Eigen and other neural scientists of the 1970s were trying to discover how scientific ideas about an
‘unseeable’ network of proteins could be communicated as drawings. Inevitably, science has to
use ‘artistic methods’ to depict the patterns it discovers. Graphicity actually evolved for this very
purpose of comprehending how we can control our social evolution. The depiction of supercycles is
obviously useful knowledge. Scientific diagrams are part of a universal language, underpinned by a
precise terminology and an agreed set of international symbols, although the scientists who are at
the cutting edge of neural networks are a relatively small subculture of understanding. This may be
contrasted with the subculture grouped around the makers and critics of non-representational
works of art. For example, Georgia O’Keeffe’s picture ‘Black Diagonal’, one of a series of abstract
charcoals, utilises her own personal non-verbal language of symbols to represent a particular state
of mind. In this sense it is not a visual aid for viewers to understand her mental discovery. She
put
it this way:
There
are people who have made me see shapes
I have painted portraits that to me are
almost photographic. I remember hesitating to show the paintings, they looked so real to
me. But they have passed into the world as abstractions-no one seeing what they are.
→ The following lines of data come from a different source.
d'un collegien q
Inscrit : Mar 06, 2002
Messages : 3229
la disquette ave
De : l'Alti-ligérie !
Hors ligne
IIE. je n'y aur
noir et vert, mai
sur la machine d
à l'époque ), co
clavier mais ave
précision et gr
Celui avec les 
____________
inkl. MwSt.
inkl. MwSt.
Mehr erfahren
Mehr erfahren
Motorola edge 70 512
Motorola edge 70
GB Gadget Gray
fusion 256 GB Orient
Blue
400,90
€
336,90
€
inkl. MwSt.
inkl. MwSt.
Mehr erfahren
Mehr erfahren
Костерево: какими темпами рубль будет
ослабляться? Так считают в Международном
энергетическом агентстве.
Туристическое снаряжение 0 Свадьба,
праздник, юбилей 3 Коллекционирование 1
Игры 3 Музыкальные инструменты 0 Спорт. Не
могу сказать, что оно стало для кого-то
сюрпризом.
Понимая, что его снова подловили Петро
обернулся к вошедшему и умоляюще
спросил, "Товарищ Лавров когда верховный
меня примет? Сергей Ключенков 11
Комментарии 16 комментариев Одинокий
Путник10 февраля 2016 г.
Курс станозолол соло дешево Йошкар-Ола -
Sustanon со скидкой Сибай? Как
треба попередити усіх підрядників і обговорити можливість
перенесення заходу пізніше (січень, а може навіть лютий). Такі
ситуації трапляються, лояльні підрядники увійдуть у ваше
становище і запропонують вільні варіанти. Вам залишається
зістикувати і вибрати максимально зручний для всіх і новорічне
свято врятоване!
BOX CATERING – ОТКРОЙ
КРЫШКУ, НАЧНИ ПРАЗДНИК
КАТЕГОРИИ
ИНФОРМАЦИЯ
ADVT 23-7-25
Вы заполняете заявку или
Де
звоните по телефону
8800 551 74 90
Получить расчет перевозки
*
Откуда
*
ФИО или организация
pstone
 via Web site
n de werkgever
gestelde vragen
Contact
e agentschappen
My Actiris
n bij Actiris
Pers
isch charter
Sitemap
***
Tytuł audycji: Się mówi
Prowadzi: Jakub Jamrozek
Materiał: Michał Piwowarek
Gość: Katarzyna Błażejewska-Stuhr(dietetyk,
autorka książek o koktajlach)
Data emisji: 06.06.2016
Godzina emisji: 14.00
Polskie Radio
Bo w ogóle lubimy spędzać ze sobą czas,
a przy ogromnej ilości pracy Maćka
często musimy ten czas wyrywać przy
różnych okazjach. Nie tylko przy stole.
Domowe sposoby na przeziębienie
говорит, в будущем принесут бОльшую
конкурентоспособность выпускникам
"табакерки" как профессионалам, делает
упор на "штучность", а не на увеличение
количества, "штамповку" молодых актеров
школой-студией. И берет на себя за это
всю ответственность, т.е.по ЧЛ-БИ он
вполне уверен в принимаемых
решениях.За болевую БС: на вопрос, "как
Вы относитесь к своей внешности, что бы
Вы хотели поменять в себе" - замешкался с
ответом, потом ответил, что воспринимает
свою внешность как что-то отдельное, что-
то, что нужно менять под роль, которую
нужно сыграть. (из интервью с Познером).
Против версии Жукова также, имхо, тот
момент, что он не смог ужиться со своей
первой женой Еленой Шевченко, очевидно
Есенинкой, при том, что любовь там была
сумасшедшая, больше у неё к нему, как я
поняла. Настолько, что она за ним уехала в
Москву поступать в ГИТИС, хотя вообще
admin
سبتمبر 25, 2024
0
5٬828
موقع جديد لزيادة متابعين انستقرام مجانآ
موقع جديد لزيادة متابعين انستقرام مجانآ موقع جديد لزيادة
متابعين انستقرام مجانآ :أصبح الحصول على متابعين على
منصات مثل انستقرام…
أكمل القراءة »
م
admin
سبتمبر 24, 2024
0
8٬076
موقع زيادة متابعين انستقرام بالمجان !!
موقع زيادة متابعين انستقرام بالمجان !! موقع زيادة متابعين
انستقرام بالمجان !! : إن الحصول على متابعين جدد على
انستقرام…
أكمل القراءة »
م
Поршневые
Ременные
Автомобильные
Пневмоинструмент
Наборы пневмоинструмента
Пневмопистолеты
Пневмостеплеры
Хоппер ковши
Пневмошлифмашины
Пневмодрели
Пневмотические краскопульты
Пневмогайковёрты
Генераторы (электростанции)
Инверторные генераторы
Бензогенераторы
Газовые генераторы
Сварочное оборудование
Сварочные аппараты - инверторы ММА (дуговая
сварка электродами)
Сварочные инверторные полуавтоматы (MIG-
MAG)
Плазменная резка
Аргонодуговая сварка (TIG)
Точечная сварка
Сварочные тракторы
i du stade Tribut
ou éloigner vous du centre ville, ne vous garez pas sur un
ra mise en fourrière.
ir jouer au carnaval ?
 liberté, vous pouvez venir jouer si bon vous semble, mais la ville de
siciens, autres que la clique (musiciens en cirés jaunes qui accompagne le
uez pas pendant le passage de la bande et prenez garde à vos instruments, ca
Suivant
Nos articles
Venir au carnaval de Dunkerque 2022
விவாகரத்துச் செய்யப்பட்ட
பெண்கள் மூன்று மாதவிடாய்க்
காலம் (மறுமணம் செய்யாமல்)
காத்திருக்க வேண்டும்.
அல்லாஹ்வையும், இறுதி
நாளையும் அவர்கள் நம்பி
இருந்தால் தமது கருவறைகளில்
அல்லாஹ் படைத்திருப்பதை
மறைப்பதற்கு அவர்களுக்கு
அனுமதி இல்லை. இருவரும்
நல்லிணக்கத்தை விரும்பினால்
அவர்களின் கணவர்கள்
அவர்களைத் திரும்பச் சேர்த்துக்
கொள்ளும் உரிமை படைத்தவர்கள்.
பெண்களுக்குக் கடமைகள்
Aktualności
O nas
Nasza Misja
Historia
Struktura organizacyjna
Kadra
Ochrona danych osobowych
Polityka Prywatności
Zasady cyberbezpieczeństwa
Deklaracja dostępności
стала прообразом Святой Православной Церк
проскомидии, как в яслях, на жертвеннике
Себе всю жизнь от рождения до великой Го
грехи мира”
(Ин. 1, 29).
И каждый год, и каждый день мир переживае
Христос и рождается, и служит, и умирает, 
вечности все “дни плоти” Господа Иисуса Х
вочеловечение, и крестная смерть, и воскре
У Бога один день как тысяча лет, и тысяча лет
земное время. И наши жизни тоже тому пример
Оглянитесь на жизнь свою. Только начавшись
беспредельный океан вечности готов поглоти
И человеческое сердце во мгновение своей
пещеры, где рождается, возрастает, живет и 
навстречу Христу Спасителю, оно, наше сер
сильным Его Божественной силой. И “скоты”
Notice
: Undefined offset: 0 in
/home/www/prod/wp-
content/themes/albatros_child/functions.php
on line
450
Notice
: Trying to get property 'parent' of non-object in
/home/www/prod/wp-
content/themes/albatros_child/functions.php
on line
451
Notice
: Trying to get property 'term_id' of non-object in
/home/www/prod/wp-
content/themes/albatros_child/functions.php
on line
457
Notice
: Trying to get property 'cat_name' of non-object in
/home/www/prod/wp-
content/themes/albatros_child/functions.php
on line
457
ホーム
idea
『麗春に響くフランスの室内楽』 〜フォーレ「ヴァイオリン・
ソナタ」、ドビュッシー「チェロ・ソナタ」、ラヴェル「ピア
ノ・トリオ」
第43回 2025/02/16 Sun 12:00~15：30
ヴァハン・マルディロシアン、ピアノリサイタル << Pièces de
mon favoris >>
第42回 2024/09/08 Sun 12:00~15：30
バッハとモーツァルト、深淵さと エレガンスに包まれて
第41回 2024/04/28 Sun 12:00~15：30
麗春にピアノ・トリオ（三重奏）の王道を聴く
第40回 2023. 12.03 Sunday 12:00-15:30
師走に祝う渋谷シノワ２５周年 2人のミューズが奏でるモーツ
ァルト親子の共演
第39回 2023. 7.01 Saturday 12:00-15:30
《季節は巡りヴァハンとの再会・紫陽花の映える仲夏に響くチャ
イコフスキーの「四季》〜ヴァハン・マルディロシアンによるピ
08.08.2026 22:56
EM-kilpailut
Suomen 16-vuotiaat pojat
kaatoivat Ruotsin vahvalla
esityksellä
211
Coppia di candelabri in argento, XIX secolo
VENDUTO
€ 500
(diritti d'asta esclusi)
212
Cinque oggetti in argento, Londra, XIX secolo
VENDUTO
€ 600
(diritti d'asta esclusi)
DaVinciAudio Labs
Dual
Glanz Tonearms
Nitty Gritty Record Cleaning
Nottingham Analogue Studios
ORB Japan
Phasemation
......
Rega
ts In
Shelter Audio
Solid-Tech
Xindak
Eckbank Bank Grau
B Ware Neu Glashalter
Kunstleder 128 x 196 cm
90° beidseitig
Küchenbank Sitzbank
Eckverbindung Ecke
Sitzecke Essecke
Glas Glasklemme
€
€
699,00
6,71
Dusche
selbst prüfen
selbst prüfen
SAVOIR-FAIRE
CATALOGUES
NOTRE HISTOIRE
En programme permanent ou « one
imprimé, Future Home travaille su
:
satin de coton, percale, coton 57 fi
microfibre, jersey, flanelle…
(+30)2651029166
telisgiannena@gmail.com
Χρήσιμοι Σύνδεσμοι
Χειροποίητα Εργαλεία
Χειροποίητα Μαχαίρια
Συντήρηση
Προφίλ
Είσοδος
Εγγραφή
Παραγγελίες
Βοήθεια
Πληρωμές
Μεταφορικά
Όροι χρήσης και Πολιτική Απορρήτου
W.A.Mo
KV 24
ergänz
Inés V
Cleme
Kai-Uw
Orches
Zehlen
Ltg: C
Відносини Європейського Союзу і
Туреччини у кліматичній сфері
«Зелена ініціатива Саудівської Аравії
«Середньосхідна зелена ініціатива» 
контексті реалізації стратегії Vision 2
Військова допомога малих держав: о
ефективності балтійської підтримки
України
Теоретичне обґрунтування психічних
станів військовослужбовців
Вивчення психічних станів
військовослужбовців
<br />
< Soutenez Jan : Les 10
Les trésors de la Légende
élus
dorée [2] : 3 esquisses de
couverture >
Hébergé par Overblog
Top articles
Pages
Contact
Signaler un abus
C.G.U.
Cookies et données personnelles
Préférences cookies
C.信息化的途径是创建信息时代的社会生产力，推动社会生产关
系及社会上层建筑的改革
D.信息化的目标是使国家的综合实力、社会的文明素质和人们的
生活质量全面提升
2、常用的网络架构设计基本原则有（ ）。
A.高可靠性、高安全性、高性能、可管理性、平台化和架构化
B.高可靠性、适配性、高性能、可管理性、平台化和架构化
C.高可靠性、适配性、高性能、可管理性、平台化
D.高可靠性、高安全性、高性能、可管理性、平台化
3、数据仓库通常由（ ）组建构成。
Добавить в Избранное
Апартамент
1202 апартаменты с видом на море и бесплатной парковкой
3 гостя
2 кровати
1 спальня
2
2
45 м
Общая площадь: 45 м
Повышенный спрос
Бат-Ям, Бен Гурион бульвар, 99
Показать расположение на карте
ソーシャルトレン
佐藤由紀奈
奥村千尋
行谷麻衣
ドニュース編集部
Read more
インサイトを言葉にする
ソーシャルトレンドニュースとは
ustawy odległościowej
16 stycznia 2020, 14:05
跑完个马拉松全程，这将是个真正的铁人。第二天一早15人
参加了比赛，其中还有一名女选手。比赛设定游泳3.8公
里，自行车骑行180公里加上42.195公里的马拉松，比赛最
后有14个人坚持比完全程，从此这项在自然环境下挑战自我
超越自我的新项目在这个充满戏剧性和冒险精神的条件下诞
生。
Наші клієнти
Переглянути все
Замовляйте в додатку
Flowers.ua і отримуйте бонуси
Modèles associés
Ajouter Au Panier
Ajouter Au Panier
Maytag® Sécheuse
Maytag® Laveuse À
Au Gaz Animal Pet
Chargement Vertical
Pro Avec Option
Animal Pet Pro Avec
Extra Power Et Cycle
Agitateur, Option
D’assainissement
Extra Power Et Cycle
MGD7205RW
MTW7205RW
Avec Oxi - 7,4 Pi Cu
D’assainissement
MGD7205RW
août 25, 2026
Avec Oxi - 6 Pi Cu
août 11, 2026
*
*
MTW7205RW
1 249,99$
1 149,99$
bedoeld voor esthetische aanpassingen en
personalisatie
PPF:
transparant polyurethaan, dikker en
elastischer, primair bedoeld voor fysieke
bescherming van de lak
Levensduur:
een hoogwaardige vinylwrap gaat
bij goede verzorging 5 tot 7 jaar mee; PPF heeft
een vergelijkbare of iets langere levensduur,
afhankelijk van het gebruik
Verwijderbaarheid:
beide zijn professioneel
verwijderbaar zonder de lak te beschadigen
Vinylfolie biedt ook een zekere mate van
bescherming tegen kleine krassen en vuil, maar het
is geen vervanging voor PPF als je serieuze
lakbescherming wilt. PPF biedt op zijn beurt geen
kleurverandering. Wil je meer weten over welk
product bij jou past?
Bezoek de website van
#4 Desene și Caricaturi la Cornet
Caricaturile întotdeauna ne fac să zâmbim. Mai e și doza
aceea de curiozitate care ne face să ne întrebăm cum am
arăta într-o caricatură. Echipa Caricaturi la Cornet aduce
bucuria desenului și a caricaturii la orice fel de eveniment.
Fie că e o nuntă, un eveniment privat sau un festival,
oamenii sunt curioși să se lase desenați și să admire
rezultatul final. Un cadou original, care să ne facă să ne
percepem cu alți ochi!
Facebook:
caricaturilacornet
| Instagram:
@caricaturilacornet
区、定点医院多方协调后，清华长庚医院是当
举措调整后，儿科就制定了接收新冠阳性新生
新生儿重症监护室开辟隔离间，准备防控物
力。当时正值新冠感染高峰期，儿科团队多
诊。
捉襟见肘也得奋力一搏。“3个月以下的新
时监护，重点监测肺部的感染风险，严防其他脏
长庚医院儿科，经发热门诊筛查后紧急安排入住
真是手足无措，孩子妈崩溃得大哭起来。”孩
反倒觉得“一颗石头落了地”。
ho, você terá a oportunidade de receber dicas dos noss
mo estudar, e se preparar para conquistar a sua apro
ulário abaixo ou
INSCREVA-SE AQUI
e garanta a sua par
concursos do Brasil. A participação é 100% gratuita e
Whether it is representational or abstract, each observer is left to translate a picture
according to
his or her own mindset, whether it is representational or abstract. The first person to comment on
O’ Keeffe’s abstract charcoal drawings, William Murrell Fisher, was struck by their transcendence
and found evidence in them of “consciousness…that one’s self is other than oneself, is something
larger, something almost tangibly universal, since it is en rapport with a wholeness in which one’s
separateness is, for the time, lost”. He characterised the works as “mystical and musical”. It is
inevitable that this initial idiosyncratic response set the traits in O’ Keeffe’s work that have been
of
continuing interest to reviewers ever since. This long-running dialogue is largely confined to a
relatively small community of museum curators and art commentators. It is also an indication of
the powerful role of non- representational art in maintaining sub-cultures of understanding that
consist of people whose job it is to write about such matters, and who develop a mental allegiance
to, and often a commercial interest in, particular artists.